In 1806, when the emperor of France deemed it necessary, for his defence, to occupy Poland, he invited Kosciusko to join him at Berlin: but, as his health would not permit him to remove from the vicinity of the French capital, he declined to repair thither.

But Bonaparte was content, on this memorable occasion, with expelling the Russians, and occupying their portion of Poland with his troops: this measure had become absolutely necessary for his ultimate designs, for he now converted it into a place of arms; and it afterwards became a place of retreat, when forsaken by fortune, and abandoned by his allies, he here sought refuge, with the.remnant of an army, from the flames of Moscow, and the vengeance of the Cossacks. His treaties and connexions with the court of Vienna precluded the possibility of becoming the restorer of Poland; for he had yielded to the vulgar ambition of having an emperor for a father-in-law, and did not find, until too late, that the house of Austria was wholly regardless of such ties, which were, indeed, considered as a humiliation;-security and aggrandizement alone have ever been the leading features of the policy of that family. The events that succeeded are too well known to all Europe to be enumerated here; certain it is, that after the fall of Kosciusko, the Poles despaired of their freedom; and their unhappy country, finally united to Russia, is now governed by an archduke, the brother of the present emperor.

Meantime, the gallant and unfortunate Pole, steadfast to his purpose remained amid the happy solitude of a country-life, and never more revisited his beloved country. Such was the veneration paid to his character, however, that when the allies entered France, his little habitation remained sacred and inviolable: even the Russians had been now taught to respect so gallant and so noble an enemy.

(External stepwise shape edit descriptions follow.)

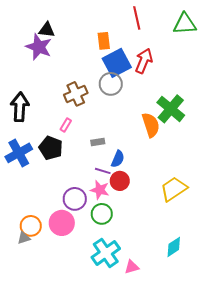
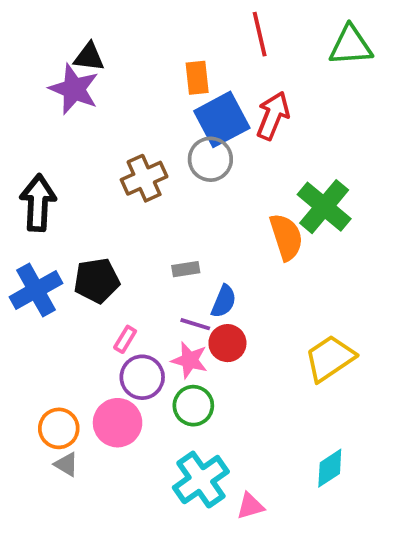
pink rectangle: (66, 125) -> (125, 339), moved
black pentagon: (51, 148) -> (97, 281), turned -30
gray triangle: (24, 238) -> (66, 464), moved, turned 48

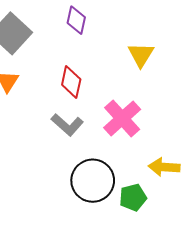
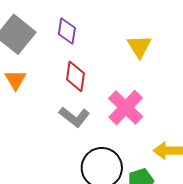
purple diamond: (76, 20) -> (67, 31), moved

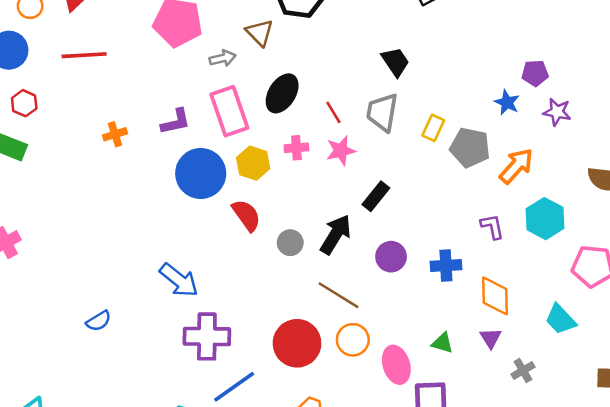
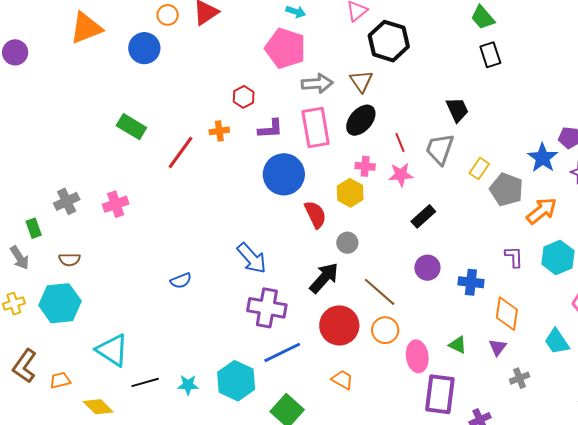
brown triangle: (260, 33) -> (361, 81), moved
red line: (84, 55) -> (181, 153), moved, turned -60
gray arrow: (223, 58) -> (317, 83), size x1.4
blue star: (507, 102) -> (543, 158), size x1.4
red hexagon: (24, 103) -> (244, 97), moved
yellow hexagon: (253, 163) -> (350, 193), moved
black arrow: (336, 234) -> (324, 278), moved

The emperor Alexander, like his father Paul, seemed anxious to salute the Pole; he commiserated his misfortunes, he admired his intrepidity, and he could not but respect his patriotism: he even expressed a wish to restore him to his former rank and consequence in the country that had given him birth; but, with a consistency worthy of his character, he is said to have sternly rejected the proffered boon. 'If your majesty means by Poland,' continued he, that Poland, such as it was in 1794, I am both ready and willing to return to my native land; but I cannot condescend to serve under a foreign prince who wears its crown. Therefore, unless Poland be governed by a native sovereign, or a republican form of government is established there, I must decline your majesty's most gracious offer.' The emperor is reported to have replied, with his usual policy and circumspection, 'All you have uttered, general, is praiseworthy, and merits my esteem; but I can say nothing at present about the government of Poland, for all these matters are to be finally discussed and settled at a congress about to be held at Vienna.'

The private life of Kosciusko was, to the full, as romantic as the public one. With the high-born dame, alluded to in a former part of this narrative, he was afterwards united, and became her third husband. By this lady he had a daughter, who is since married, and resides in Poland; so that he may have grand-children to glory in his name; and, if occasion should offer, to vindicate his honor and his cause.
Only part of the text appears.